The interest rate of these bonds will now be reset every six months in sync with the returns offered by National Savings Certificate (NSC) plus an additional 0.35 per cent over and above that. NSCs are currently offering 6.80 per cent. So, the coupon rate of these bonds is 7.15 per cent (6.80 + 0.35). Also, the cumulative option is not available this time and the interest would be paid on a half-yearly basis, with the first coupon payment likely to be released on January 1, 2021. The remaining features would be the same. Here is a summary of the key features.
|RBI 7.15% taxable bonds|
|Eligibility||Open to investment by individuals and HUFs|
|Interest rate||7.15 % p.a. to be paid semi-annually. The interest rate will be reset every six months|
|Minimum investment||Rs 1,000|
|Maximum investment||No limit|
|Premature withdrawal||Allowed only for Senior Citizens after:
- 6 years if you are in the 60 to 70 years age bracket
- 5 years if you are in the 70 to 80 age bracket
- 4 years if you are above 80 years
|Taxability of returns||Interest is added to the income and taxed as per the applicable slab|
|Tradeability on stock exchange||Not allowed|
A comparison with other alternatives
To understand the viability of these bonds, let us first look at the options that are available to investors. For senior citizens, when we look at other government-backed fixed-income options, we have Senior Citizens Savings Scheme (SCSS) and Pradhan Mantri Vaya Vandana Yojana (PMVVY). Both the schemes are currently offering 7.40 per cent. So, at the moment, these two are offering a higher interest rate.

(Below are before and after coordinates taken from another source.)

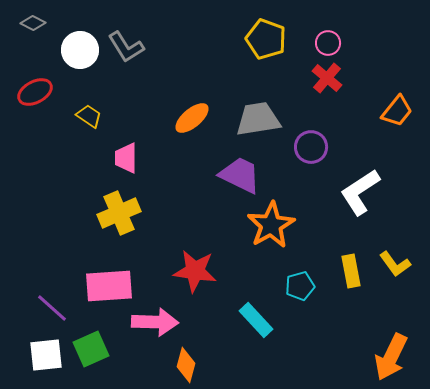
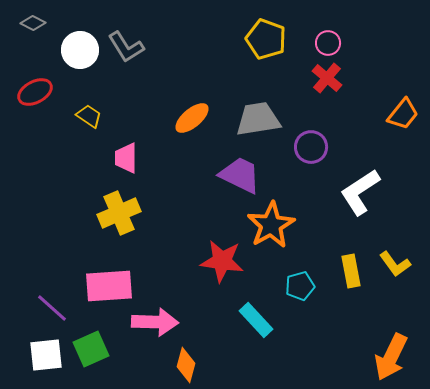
orange trapezoid: moved 6 px right, 3 px down
red star: moved 27 px right, 10 px up
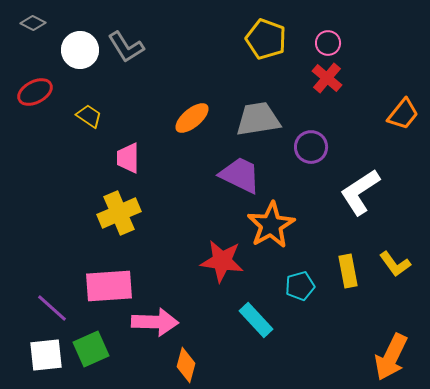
pink trapezoid: moved 2 px right
yellow rectangle: moved 3 px left
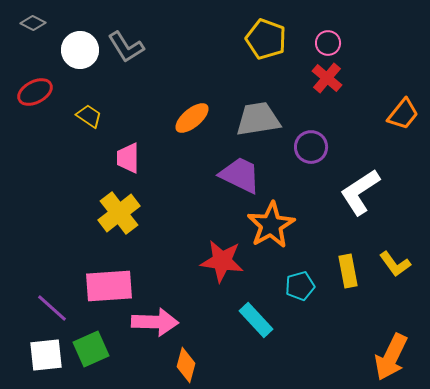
yellow cross: rotated 15 degrees counterclockwise
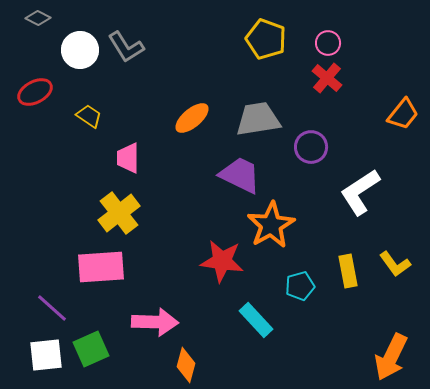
gray diamond: moved 5 px right, 5 px up
pink rectangle: moved 8 px left, 19 px up
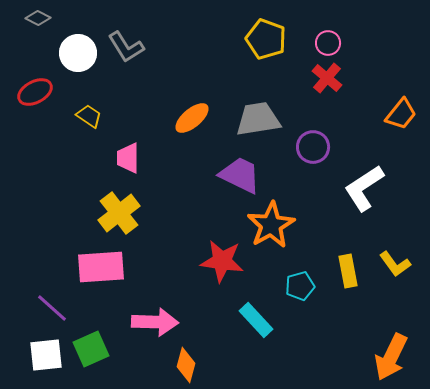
white circle: moved 2 px left, 3 px down
orange trapezoid: moved 2 px left
purple circle: moved 2 px right
white L-shape: moved 4 px right, 4 px up
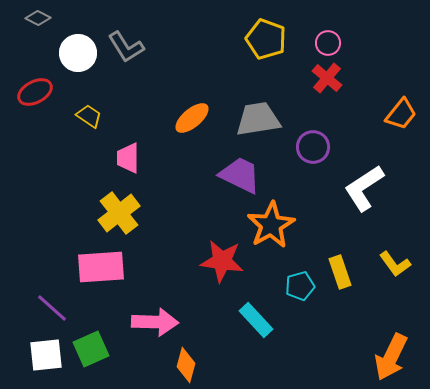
yellow rectangle: moved 8 px left, 1 px down; rotated 8 degrees counterclockwise
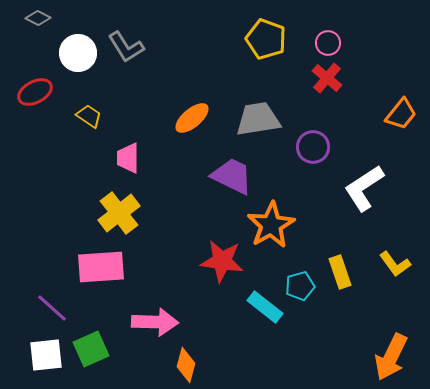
purple trapezoid: moved 8 px left, 1 px down
cyan rectangle: moved 9 px right, 13 px up; rotated 9 degrees counterclockwise
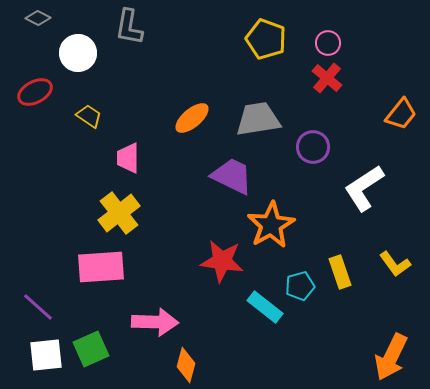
gray L-shape: moved 3 px right, 20 px up; rotated 42 degrees clockwise
purple line: moved 14 px left, 1 px up
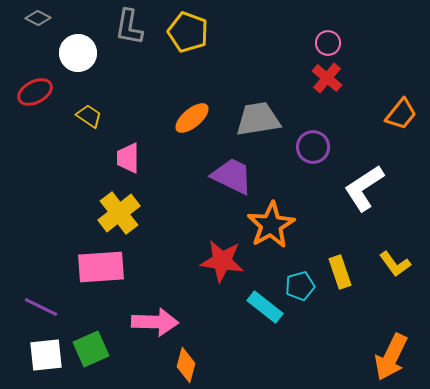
yellow pentagon: moved 78 px left, 7 px up
purple line: moved 3 px right; rotated 16 degrees counterclockwise
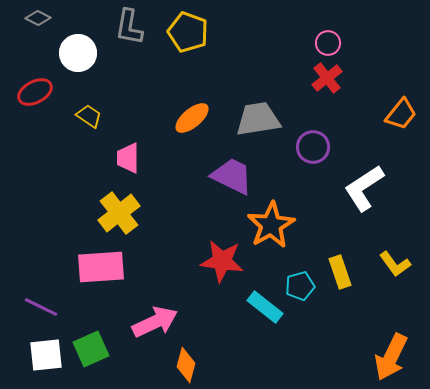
red cross: rotated 12 degrees clockwise
pink arrow: rotated 27 degrees counterclockwise
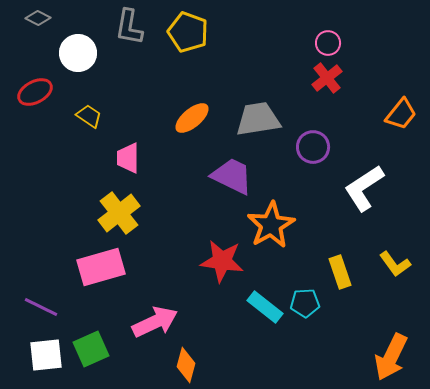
pink rectangle: rotated 12 degrees counterclockwise
cyan pentagon: moved 5 px right, 17 px down; rotated 12 degrees clockwise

For other investors, Public Provident Fund (PPF) is a close alternative when it comes to returns, as it is currently offering 7.10 per cent. But it is fundamentally different in its features and utility. It is an accumulation vehicle where you can invest every year and has a maximum investment limit of Rs 1.5 lakh. Also, it does not offer any regular income. So, it is more appropriate for those who are in the accumulation phase.
Debt mutual funds are another alternative. They are capable of delivering higher returns over a longer time frame but their current yields are low, given the low-interest rates. For instance, short-duration funds, which are suitable to make a core holding in a fixed-income portfolio, currently have a YTM of under 6 per cent on average after factoring in expenses. But they have superior liquidity as they do not have any lock-in period and investors can withdraw their money at their discretion.